From the time they were in an enclosure to their release into the natural habitat, the storks have seen a steady development of their natural instincts
CWRC, Assam, December 30, 2017: Three juvenile lesser adjutant storks that are under care at CWRC (the Centre for Wildlife Rehabilitation and Conservation, IFAW-WTI and the Assam Forest Department’s wildlife rescue, treatment and rehabilitation facility near Kaziranga National Park) are continuing their journey towards a successful rehabilitation into the wild, reports from the field say.
The storks had been rescued as fledglings and brought to CWRC on October 9 by Green Hope, an NGO working in the Nagaon-Kaziranga landscape. “Their nest had been damaged due to tree felling in a remote area in Nagaon”, recalls Dr Panjit Basumatary, the lead veterinarian at CWRC.
While the juvenile storks are still dependent on a supply of fish from CWRC, they are increasingly trying to explore their natural habitat.
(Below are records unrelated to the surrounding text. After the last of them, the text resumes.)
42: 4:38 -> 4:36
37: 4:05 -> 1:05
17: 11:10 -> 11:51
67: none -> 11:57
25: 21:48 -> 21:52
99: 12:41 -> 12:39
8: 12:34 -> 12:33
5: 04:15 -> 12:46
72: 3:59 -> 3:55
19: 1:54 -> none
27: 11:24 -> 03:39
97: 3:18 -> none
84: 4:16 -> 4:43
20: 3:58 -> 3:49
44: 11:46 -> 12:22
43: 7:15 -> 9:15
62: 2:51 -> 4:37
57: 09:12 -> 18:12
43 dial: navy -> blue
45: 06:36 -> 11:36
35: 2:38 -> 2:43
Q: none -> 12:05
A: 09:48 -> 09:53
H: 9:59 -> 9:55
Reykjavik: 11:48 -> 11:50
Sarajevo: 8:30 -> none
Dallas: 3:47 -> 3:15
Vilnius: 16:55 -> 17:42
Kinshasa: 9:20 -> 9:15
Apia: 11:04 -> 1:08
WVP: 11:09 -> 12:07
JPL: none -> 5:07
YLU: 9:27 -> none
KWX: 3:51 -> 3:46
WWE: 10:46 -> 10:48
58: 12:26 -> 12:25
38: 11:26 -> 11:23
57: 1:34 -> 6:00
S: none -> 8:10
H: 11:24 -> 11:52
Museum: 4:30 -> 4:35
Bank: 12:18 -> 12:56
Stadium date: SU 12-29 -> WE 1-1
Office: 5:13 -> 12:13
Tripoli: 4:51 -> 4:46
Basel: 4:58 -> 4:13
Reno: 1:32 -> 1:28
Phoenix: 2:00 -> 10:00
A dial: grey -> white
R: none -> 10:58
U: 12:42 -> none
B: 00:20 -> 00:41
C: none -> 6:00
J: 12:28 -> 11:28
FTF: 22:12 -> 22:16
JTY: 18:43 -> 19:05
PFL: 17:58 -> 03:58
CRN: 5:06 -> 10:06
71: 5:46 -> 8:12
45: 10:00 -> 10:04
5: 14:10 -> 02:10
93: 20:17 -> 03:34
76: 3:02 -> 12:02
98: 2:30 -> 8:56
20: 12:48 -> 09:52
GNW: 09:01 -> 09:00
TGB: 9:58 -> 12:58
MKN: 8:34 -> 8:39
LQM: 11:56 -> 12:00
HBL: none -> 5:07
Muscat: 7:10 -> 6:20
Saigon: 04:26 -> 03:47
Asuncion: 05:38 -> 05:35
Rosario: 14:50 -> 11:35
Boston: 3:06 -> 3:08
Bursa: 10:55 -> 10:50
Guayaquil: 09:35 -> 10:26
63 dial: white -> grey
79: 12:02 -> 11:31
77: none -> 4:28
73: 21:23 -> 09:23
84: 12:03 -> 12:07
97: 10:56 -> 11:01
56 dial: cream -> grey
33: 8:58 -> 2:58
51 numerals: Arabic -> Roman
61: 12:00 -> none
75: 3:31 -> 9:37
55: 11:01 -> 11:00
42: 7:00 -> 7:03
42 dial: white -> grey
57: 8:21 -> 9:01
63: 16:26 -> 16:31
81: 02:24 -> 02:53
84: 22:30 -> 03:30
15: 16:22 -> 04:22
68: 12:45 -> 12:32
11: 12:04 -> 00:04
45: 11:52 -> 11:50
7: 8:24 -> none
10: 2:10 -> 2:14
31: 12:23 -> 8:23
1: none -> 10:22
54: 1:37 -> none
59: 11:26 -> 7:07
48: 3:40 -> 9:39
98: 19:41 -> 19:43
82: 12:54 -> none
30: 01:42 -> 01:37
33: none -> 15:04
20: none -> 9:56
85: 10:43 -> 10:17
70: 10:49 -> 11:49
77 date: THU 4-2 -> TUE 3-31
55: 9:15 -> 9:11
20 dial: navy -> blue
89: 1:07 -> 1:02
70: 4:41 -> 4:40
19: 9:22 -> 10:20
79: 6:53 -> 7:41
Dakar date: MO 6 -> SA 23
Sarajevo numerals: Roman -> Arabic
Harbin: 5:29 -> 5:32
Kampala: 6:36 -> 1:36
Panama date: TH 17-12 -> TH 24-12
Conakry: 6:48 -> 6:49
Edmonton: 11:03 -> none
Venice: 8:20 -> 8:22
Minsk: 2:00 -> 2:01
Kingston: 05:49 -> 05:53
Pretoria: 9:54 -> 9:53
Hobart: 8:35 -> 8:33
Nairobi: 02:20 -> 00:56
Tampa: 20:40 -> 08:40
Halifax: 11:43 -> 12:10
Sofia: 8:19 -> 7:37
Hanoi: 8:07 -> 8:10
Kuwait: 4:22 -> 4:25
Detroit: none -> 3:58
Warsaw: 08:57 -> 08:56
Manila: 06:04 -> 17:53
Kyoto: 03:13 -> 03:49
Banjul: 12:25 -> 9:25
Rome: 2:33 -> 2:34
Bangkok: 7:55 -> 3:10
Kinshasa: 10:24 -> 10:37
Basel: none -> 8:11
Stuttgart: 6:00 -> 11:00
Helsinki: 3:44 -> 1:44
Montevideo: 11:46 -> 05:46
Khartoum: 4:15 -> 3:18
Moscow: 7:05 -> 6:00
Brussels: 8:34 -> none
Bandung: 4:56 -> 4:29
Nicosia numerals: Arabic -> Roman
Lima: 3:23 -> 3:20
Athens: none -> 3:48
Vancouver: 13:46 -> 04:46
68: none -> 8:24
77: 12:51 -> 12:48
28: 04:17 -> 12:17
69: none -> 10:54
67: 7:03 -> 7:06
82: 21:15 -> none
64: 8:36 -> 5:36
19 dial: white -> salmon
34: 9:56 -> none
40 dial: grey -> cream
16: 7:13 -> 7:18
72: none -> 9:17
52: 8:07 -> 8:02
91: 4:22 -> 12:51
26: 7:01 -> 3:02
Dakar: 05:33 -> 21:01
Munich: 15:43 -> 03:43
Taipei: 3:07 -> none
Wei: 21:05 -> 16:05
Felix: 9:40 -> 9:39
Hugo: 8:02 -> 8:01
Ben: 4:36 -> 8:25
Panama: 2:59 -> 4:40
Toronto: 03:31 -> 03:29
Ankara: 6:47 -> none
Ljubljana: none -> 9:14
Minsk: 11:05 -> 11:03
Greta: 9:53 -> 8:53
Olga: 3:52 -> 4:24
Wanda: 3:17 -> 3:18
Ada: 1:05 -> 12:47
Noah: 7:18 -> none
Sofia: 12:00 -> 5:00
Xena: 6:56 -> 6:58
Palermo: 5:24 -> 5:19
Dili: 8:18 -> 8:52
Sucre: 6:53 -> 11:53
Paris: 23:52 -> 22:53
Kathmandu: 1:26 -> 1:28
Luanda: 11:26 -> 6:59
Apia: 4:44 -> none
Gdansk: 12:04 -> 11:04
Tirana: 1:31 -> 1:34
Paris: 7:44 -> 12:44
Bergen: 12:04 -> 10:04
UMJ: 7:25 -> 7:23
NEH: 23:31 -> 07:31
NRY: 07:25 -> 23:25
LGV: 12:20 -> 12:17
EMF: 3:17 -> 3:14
The fledglings were housed in an isolated enclosure with a makeshift nest and water body. By end November their natural instincts were already kicking in: they were able to flap down from their nest within the enclosure, stand on their feet and walk, and return to the nest. As they gradually developed their strength and began to spread their wings to fly, they were fitted with identification rings, underwent health screenings conducted by Dr Basumatary and Dr Samshul Ali, and were released from the enclosure into CWRC’s natural habitat section in the Panbari Reserve Forest on December 16.
While the juvenile storks are still dependent on a supply of fish from CWRC, they are increasingly trying to explore their natural habitat. They search for available feed during the day and have chosen a tree on the north-eastern boundary of CWRC to perch on at night, which is a good indicator that their wild instincts are developing.
“They were in a clinically compromised state when they were brought to us over two months ago”, says Dr Ali. “Proper medical attention during hand-raising and rehabilitation has seen them to this stage. Once they learn to fish and find suitable food on their own, we believe we will see them fly away to a successful life in the wild. We are patiently waiting for that day.”